Freunde haben sich für uns verwendet und alle möglichen Stellen angeschrieben. Ich war von dieser Idee zunächst nicht begeistert, weil ich befürchtete, dass dies die ohnehin knappen Kapazitäten der Behörden zusätzlich belastet. Außerdem wollen wir keine Bevorzugung gegenüber anderen Gestrandeten. Auf die Mailaktion hin hat sich bei mir die Honorarkonsulin in Eldorado, etwa 100 Kilometer südlich von hier gemeldet. Das war ein großer Lichtblick und ein Hoffnungsschimmer. Die Konsulin klang sehr engagiert. Danke, das habt ihr geschafft! Nach unseren schlechten Erfahrungen mit dem Konsulat in Posadas hatten wir es nicht in Betracht gezogen, uns an sie zu wenden, zumal laut Botschaft alle Konsulate geschlossen sind. Ich habe ihr geschrieben, wo wir genau sind und alle Kontaktmöglichkeiten.

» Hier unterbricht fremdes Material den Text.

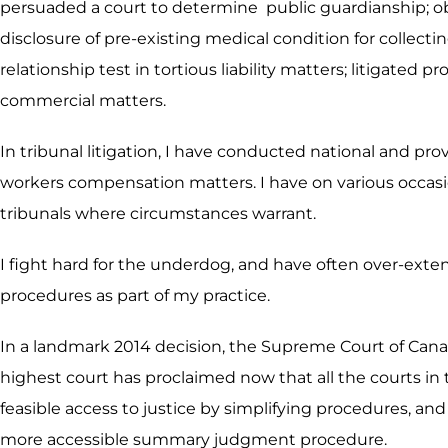
persuaded a court to determine public guardianship; obt
disclosure of pre-existing medical condition for collect
relationship test in tortious liability matters; litigate
commercial matters.
In tribunal litigation, I have conducted national and pr
workers compensation matters. I have on various occasio
tribunals where circumstances warrant.
I fight hard for the underdog, and have often over-exte
procedures as part of my practice.
In a landmark 2014 decision, the Supreme Court of Cana
highest court has proclaimed now that all the courts in 
feasible access to justice by simplifying procedures, and 
more accessible summary judgment procedure.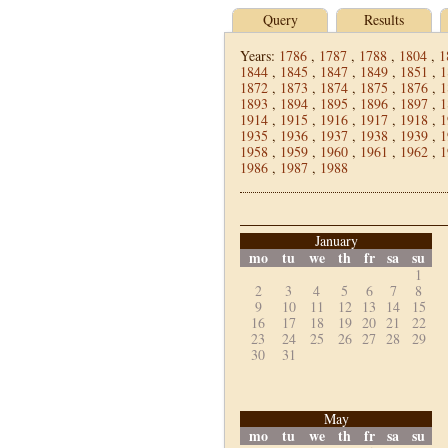
Query
Results
Years:
1786
,
1787
,
1788
,
1804
,
1
1844
,
1845
,
1847
,
1849
,
1851
,
1
1872
,
1873
,
1874
,
1875
,
1876
,
1
1893
,
1894
,
1895
,
1896
,
1897
,
1
1914
,
1915
,
1916
,
1917
,
1918
,
1
1935
,
1936
,
1937
,
1938
,
1939
,
1
1958
,
1959
,
1960
,
1961
,
1962
,
1
1986
,
1987
,
1988
January
mo
tu
we
th
fr
sa
su
1
2
3
4
5
6
7
8
9
10
11
12
13
14
15
16
17
18
19
20
21
22
23
24
25
26
27
28
29
30
31
May
mo
tu
we
th
fr
sa
su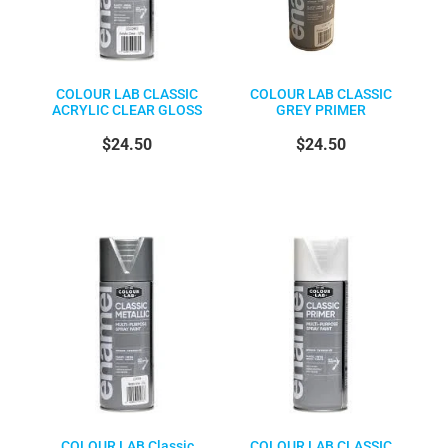
COLOUR LAB CLASSIC
COLOUR LAB CLASSIC
ACRYLIC CLEAR GLOSS
GREY PRIMER
$24.50
$24.50
COLOUR LAB Classic
COLOUR LAB CLASSIC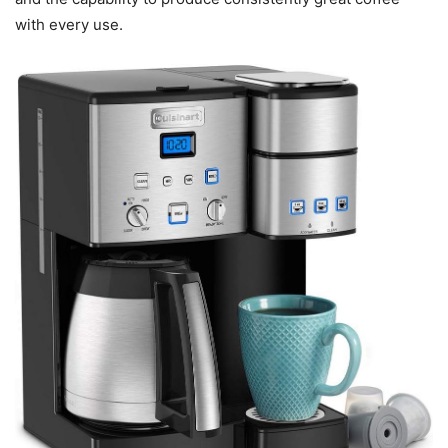
with every use.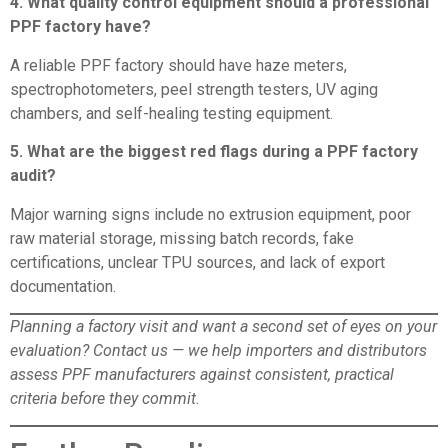
4. What quality control equipment should a professional
PPF factory have?
A reliable PPF factory should have haze meters,
spectrophotometers, peel strength testers, UV aging
chambers, and self-healing testing equipment.
5. What are the biggest red flags during a PPF factory
audit?
Major warning signs include no extrusion equipment, poor
raw material storage, missing batch records, fake
certifications, unclear TPU sources, and lack of export
documentation.
Planning a factory visit and want a second set of eyes on your
evaluation?
Contact us
— we help importers and distributors
assess PPF manufacturers against consistent, practical
criteria before they commit.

Nun möchte ich euch alle bitten, von weiteren Interventionen abzusehen und die zuständigen Stellen ihre Arbeit tun zu lassen, insbesondere die deutsche Botschaft in Buenos Aires.

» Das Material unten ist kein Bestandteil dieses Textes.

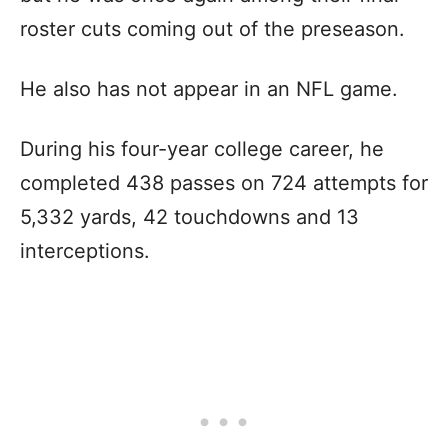
roster cuts coming out of the preseason.
He also has not appear in an NFL game.
During his four-year college career, he
completed 438 passes on 724 attempts for
5,332 yards, 42 touchdowns and 13
interceptions.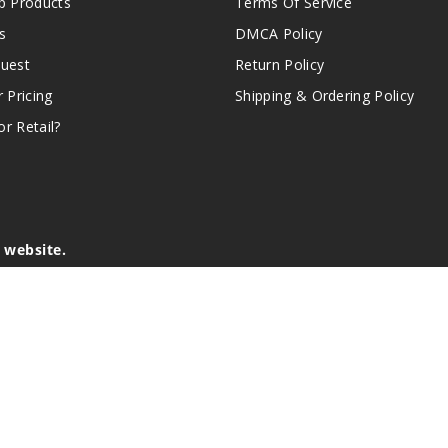
 Products
Terms Of Service
s
DMCA Policy
quest
Return Policy
r Pricing
Shipping & Ordering Policy
r Retail?
s website.
e of California to cause birth defects or other reproductive harm.
lder, and not by children, women who are pregnant or breast-feedin
sion or asthma. If you have a demonstrated allergy or sensitivity 
is sold purely for recreational purposes – it is not a smoking cess
r intellectual property appearing on this Website are the respectiv
mark ownership by the vendor or brand. Reproduction or alteratio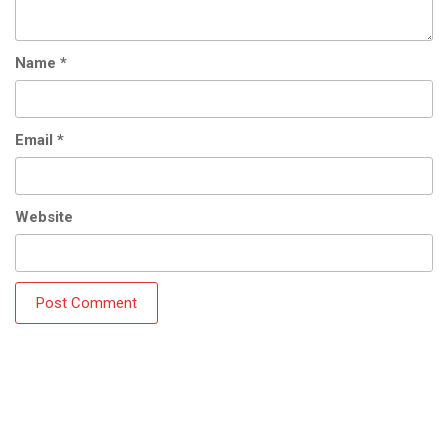
Name
*
Email
*
Website
Copyright © 2018 Manila Rent a Car Philippines Inc. -
Handmade by: Jenaii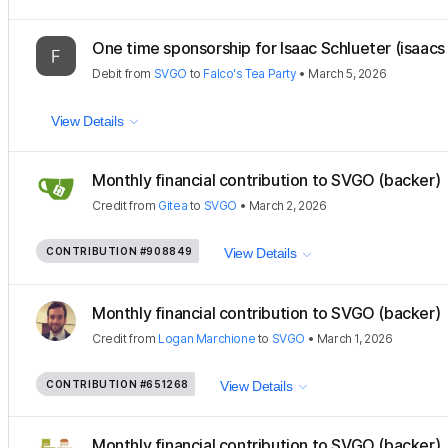
One time sponsorship for Isaac Schlueter (isaacs 
Debit
from
SVGO
to
Falco's Tea Party
•
March 5, 2026
View Details
Monthly financial contribution to SVGO (backer)
Credit
from
Gitea
to
SVGO
•
March 2, 2026
CONTRIBUTION
#908849
View Details
Monthly financial contribution to SVGO (backer)
Credit
from
Logan Marchione
to
SVGO
•
March 1, 2026
CONTRIBUTION
#651268
View Details
Monthly financial contribution to SVGO (backer)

Was tun wir? Die elektronische Kommunikation und das Durchecken der verschiedenen Internetseiten braucht eine Menge Zeit, macht uns aber gleichzeitig nervös. Lieber beschäftige ich mich damit, verschiedene Dinge in unserem Apartment zu reparieren. Der Anschluss der Gasflasche und der Abfluss vom Waschbecken sind mit kleinen Streifen Klarsichtolie abgedichtet, das abgerissene Sat-Kabel neu verdrahtet, die Klimaanlage im Schlafzimmer und die Zündung vom Gasherd repariert. Zum Glück ist das Haus ein rechte Bruchbude und die Handwerker hier echte Pfuscher, so geht ständig etwas anderes kaputt und ich habe bis jetzt immer etwas zu tun. Ansonsten spielen wir Stadt-Land-Fluss beziehungsweise Krankheit-historische Person-alkoholisches Getränk auf Kassenzetteln vom Supermarkt. Auch Teekesselchen und heiteres Beruferaten sind sehr beliebt, alles was das Hirn flott hält und ein wenig ablenkt. Außerdem haben wir jetzt drei Avokadokerne, mit denen wir jonglieren üben.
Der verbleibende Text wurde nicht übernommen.